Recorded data
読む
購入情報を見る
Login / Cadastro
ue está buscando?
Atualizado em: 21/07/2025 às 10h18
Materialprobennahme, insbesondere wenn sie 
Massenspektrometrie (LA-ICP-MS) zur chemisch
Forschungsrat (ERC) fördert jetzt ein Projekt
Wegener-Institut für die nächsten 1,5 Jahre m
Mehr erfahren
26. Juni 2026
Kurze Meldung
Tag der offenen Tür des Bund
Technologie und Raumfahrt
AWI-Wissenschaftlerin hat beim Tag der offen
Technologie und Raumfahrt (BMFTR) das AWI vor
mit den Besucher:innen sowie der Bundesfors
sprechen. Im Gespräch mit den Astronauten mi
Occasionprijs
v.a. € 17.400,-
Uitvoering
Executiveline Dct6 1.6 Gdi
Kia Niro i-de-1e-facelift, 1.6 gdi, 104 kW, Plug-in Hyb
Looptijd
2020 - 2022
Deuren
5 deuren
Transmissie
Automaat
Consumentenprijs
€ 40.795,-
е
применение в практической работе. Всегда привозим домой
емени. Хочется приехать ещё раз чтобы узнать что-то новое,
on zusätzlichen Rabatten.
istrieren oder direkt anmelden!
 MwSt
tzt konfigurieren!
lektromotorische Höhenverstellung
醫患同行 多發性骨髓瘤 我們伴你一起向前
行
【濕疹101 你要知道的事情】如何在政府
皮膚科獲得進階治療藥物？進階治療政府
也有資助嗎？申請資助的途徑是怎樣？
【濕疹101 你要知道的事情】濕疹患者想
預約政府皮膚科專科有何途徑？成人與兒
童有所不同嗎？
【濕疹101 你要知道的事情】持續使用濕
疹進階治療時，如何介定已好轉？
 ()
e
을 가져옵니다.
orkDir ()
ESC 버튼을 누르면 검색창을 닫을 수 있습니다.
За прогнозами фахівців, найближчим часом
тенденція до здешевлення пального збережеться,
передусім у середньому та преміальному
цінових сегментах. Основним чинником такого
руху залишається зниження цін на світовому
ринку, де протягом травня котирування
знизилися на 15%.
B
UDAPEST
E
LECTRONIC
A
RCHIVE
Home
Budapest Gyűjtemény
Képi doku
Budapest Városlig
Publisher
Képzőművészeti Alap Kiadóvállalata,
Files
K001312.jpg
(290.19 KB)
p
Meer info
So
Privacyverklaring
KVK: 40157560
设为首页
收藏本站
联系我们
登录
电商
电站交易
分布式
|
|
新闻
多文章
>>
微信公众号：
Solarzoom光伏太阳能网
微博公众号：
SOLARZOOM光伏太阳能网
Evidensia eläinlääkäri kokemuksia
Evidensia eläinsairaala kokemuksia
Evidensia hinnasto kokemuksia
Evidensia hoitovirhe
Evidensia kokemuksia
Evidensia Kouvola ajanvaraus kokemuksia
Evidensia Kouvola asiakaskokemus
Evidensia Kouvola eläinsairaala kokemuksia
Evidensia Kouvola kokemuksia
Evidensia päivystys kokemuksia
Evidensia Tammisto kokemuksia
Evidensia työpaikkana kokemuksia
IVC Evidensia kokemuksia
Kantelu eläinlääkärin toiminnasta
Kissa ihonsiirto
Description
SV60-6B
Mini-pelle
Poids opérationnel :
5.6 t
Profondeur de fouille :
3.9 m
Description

# WORK TASK
Lines with "Raumfahrt" in them are what the answer must contain; copy each from the records above.

# SOLUTION FOR THIS EXERCISE
Technologie und Raumfahrt
Technologie und Raumfahrt (BMFTR) das AWI vor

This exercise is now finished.